Politique

Stratégie du gouvernement concernant la dissolution des conseils de villages - Zouberr Joomaye : «C’est une prérogative du Premier ministre»

Zouberr Joomaye

Les représentants du gouvernement ont été évasifs quant à la stratégie employée suite à la dissolution des sept conseils de village en décembre 2018. Pour rappel, la dissolution automatique des conseils de village fait suite au délai légal de six ans, conformément au Local Government Act de 2011.

« La stratégie qui sera employée par le gouvernement concernant la dissolution des conseils de village est une prérogative du Premier ministre », a fait ressortir le porte-parole du gouvernement, le Dr Zouberr Joomaye, à la suite d’une question de Le Dimanche/L’Hebdo, samedi. Celui-ci était en conférence de presse aux côtés du Chief Whip Bobby Hureeram et du PPS Alain Aliphon.

Selon des recoupements d’informations, dans le courant de la semaine dernière, des officiers de la National Security Services (NSS) auraient approché des conseillers de district. Ceux-ci voulaient recueillir leurs propositions concernant celui ou celle qu’ils auraient voulu voir occuper le fauteuil de président jusqu’à la tenue des prochaines élections villageoises.
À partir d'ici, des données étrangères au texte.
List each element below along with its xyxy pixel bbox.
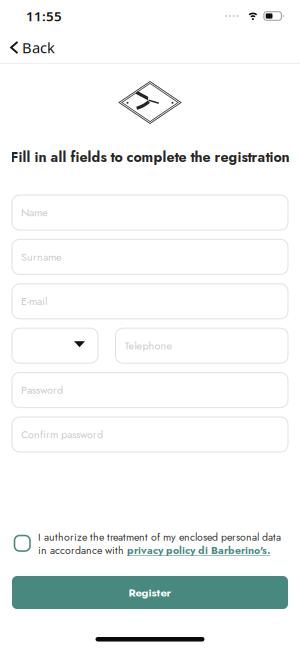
staticText: in accordance with bbox=[38, 543, 124, 558]
button[interactable]: Name bbox=[12, 195, 288, 230]
button[interactable]: Register bbox=[12, 576, 288, 609]
button[interactable]: privacy policy di Barberino's. bbox=[127, 543, 270, 558]
staticText: E-mail bbox=[21, 294, 47, 309]
staticText: privacy policy di Barberino's. bbox=[127, 543, 270, 558]
button[interactable]: Confirm password bbox=[12, 417, 288, 452]
staticText: Telephone bbox=[124, 338, 172, 354]
button[interactable]: I authorize the treatment of my personal… bbox=[14, 536, 30, 551]
staticText: Name bbox=[21, 205, 48, 220]
button[interactable]: Surname bbox=[12, 239, 288, 274]
staticText: Password bbox=[21, 382, 63, 398]
button[interactable]: Country code bbox=[12, 328, 98, 363]
staticText: 11:55 bbox=[26, 7, 62, 25]
staticText: Surname bbox=[21, 249, 62, 265]
button[interactable]: Password bbox=[12, 373, 288, 408]
staticText: Back bbox=[22, 38, 55, 57]
button[interactable]: Back bbox=[10, 38, 55, 57]
staticText: Confirm password bbox=[21, 427, 103, 442]
staticText: Fill in all fields to complete the regis… bbox=[10, 147, 290, 167]
staticText: I authorize the treatment of my enclosed… bbox=[38, 530, 281, 545]
staticText: Register bbox=[128, 584, 172, 601]
button[interactable]: Telephone bbox=[116, 328, 288, 363]
button[interactable]: E-mail bbox=[12, 284, 288, 319]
Y aurait-il une extension des mandats des présidents ? Ou la dissolution des conseils menant à une élection interne au sein du conseil afin d’élire un nouveau président jusqu’à la tenue des prochaines villageoises ? Ou encore la dissolution des conseils et la nomination de cinq (voire plus) représentants par district, conformément au Local Government Temporary Provisions Act, comme appliqué dans les années 70-80 ?

Au niveau des conseils de district, certains conseillers demandent au gouvernement de préciser les choses, car ils sont « dans le flou ».

« Tout est possible. Le mieux serait de faire une élection en interne afin d’élire un nouveau président de district jusqu’à la tenue des prochaines villageoises, comme le préconise la loi. Notre budget destiné aux fêtes de fin d’année pour les enfants a déjà été voté. Le gouvernement, par le biais du ministère des Collectivités locales, doit expliquer les stratégies qui seront employées », avancent des conseillers sous le couvert de l’anonymat.